Sharon Cox, a dietitian with Parkland Hospital System, talks about this in our consumer health series, Vital Signs.
From Sharon Cox’s interview…
Dietary value in coconut oil: “It would add a large source of calories and, also, saturated fat. We don’t want to have a large amount or percentage of that because that increases our cholesterol level, which increases the risk for coronary artery disease. For some who have problems with losing weight and absorbing certain foods or calories, it would provide them with a good source of calories. The saturated fat in coconut oil, and any saturated fat, has lauric acid, but again, you would need to know the amount to take to get that benefit. Lauric acid is a medium-change triglyceride and it provides a source of energy or calories. But it has been researched and found to help your good cholesterol – the HDL. It also increases your LDL – your bad cholesterol. If you wanted to increase your HDL, you wouldn’t know how much to take to just increase the good cholesterol. You would also increase the bad cholesterol.”
Any evidence backing its use as treatment for conditions ranging from acne to Alzheimers Disease: “Not currently. With coconut oil or any claims you would get from a dietary supplement, you would have to know the dose of it, similar to your prescription medicine: Do you take a teaspoon every day or a tablespoon?
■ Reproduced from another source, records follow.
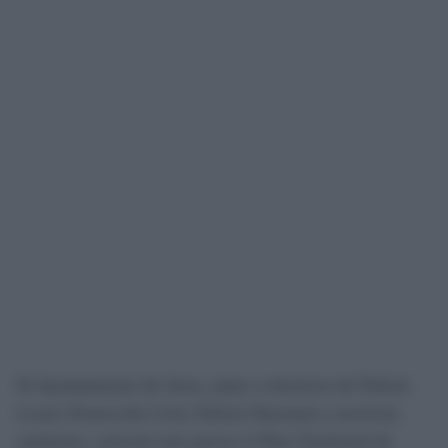
El Ayuntamiento de Jerez, junto a efectivos de Policía
Local, Protección Civil, Policía Nacional y servicios
sanitarios, activará este jueves el Plan Territorial de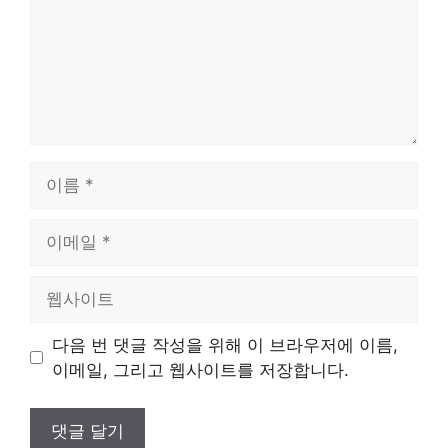
이
름
이
메
일
웹
사
이
다음 번 댓글 작성을 위해 이 브라우저에 이름,
트
이메일, 그리고 웹사이트를 저장합니다.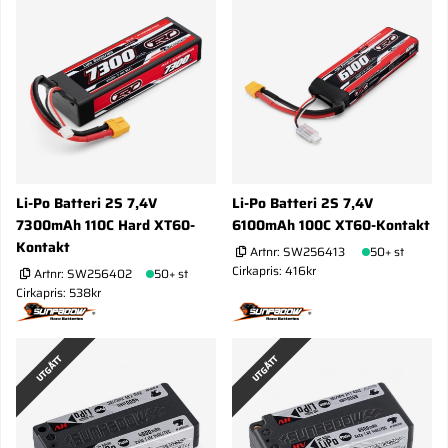
Li-Po Batteri 2S 7,4V
Li-Po Batteri 2S 7,4V
7300mAh 110C Hard XT60-
6100mAh 100C XT60-Kontakt
Kontakt
Artnr:
SW256413
50+ st
Cirkapris: 416kr
Artnr:
SW256402
50+ st
Cirkapris: 538kr
UTGÅTT
UTGÅTT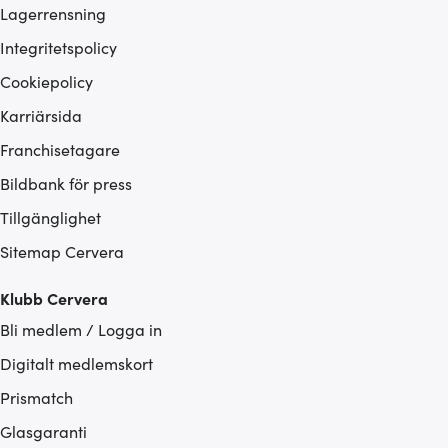
Lagerrensning
Integritetspolicy
Cookiepolicy
Karriärsida
Franchisetagare
Bildbank för press
Tillgänglighet
Sitemap Cervera
Klubb Cervera
Bli medlem / Logga in
Digitalt medlemskort
Prismatch
Glasgaranti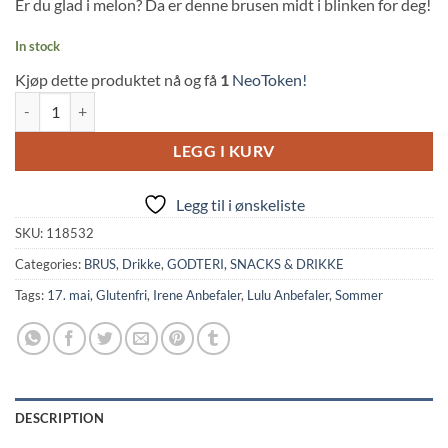
Er du glad i melon? Da er denne brusen midt i blinken for deg!
customer
ratings
In stock
Kjøp dette produktet nå og få
1
NeoToken!
Melon Soda Hajikete (250ml, Sangaria) quantity
LEGG I KURV
Legg til i ønskeliste
SKU:
118532
Categories:
BRUS
,
Drikke
,
GODTERI, SNACKS & DRIKKE
Tags:
17. mai
,
Glutenfri
,
Irene Anbefaler
,
Lulu Anbefaler
,
Sommer
DESCRIPTION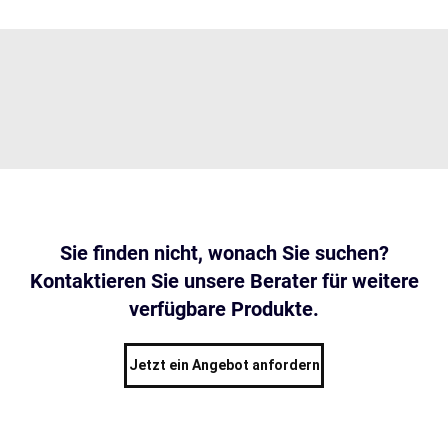
Sie finden nicht, wonach Sie suchen?
Kontaktieren Sie unsere Berater für weitere
verfügbare Produkte.
Jetzt ein Angebot anfordern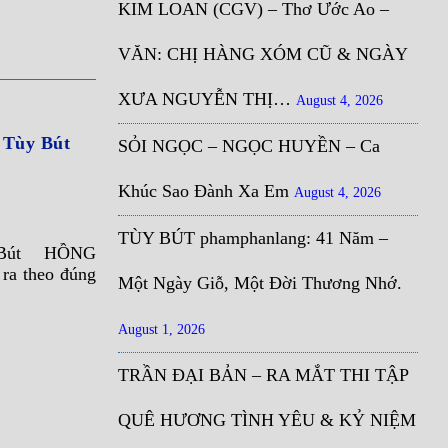
KIM LOAN (CGV) – Thơ Ước Ao –
VĂN: CHỊ HÀNG XÓM CŨ & NGÀY
XƯA NGUYỄN THỊ…
August 4, 2026
Tùy Bút
SỎI NGỌC – NGỌC HUYỀN – Ca
Khúc Sao Đành Xa Em
August 4, 2026
TÙY BÚT phamphanlang: 41 Năm –
Bút HỒNG
 đúng
Một Ngày Giỗ, Một Đời Thương Nhớ.
August 1, 2026
TRẦN ĐẠI BẢN – RA MẮT THI TẬP
QUÊ HƯƠNG TÌNH YÊU & KỶ NIỆM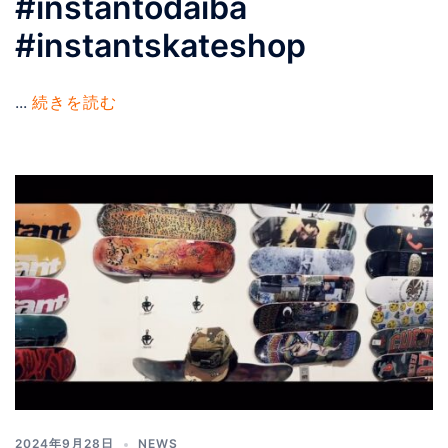
#instantodaiba
#instantskateshop
...
続きを読む
2024年9月28日
NEWS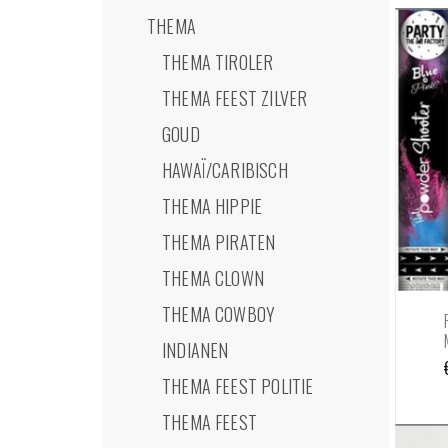
THEMA
THEMA TIROLER
THEMA FEEST ZILVER
GOUD
HAWAÏ/CARIBISCH
THEMA HIPPIE
THEMA PIRATEN
THEMA CLOWN
THEMA COWBOY
INDIANEN
THEMA FEEST POLITIE
THEMA FEEST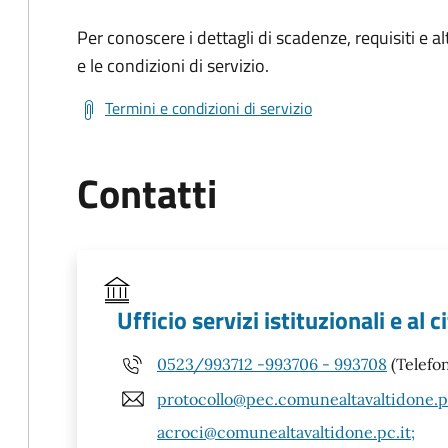
Per conoscere i dettagli di scadenze, requisiti e al
e le condizioni di servizio.
Termini e condizioni di servizio
Contatti
Ufficio servizi istituzionali e al 
0523/993712 -993706 - 993708
(Telefo
protocollo@pec.comunealtavaltidone.p
acroci@comunealtavaltidone.pc.it;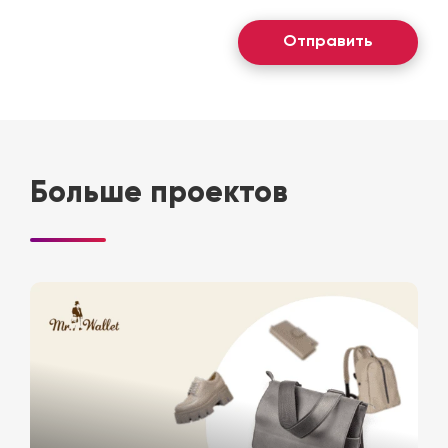
Больше проектов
How long would you need to take it to help with Alzheimers or a bacterial infection? There is no scientific research or evidence-based information now.”
Would you be better off eating whole coconut? “As a snack, a small amount would be fine.
Coconut butter? “That’s still the saturated fat. It’s still calories. It’s good for your skin and for your hair.”
Healthier alternatives to coconut oil for cooking: “One with less saturated fat. We’re looking at any from olive oil to canola oil would be good heart healthy oils. We want more of the monounsaturated fats than the saturated fat. That causes our bad cholesterol to go up.